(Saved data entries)
•••

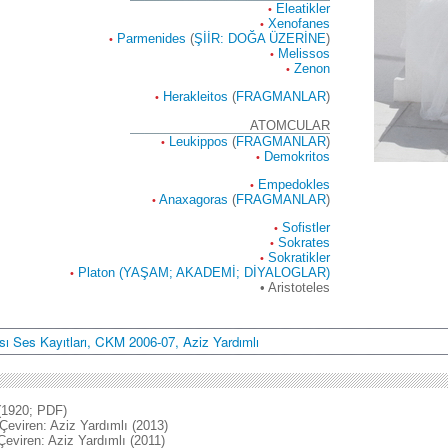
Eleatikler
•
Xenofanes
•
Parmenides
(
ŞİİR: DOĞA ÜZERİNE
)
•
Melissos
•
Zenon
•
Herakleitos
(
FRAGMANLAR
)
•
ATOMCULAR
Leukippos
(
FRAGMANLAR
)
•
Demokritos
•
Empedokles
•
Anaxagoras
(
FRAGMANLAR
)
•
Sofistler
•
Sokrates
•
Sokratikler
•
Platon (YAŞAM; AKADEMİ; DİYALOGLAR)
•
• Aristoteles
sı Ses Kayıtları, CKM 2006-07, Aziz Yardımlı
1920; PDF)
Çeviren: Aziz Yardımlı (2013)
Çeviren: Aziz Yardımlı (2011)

•••

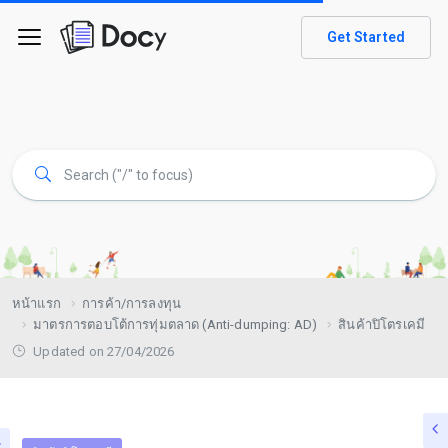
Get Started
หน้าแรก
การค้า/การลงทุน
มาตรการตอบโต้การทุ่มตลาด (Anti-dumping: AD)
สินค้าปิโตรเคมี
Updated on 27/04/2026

•••

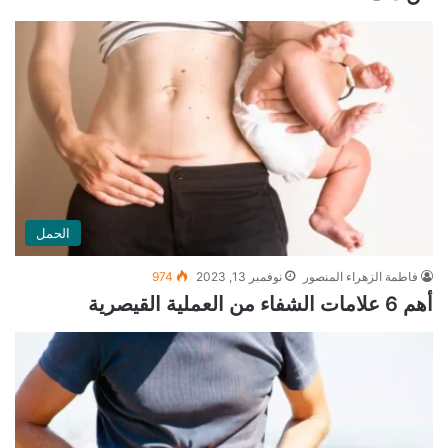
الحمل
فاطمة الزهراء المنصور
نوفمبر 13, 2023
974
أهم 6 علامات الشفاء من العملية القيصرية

•••

→ **What is needed**: A single figure is expected: the count of lines in the data above that include the word "Yardımlı".

→ **Exercise answer**: 3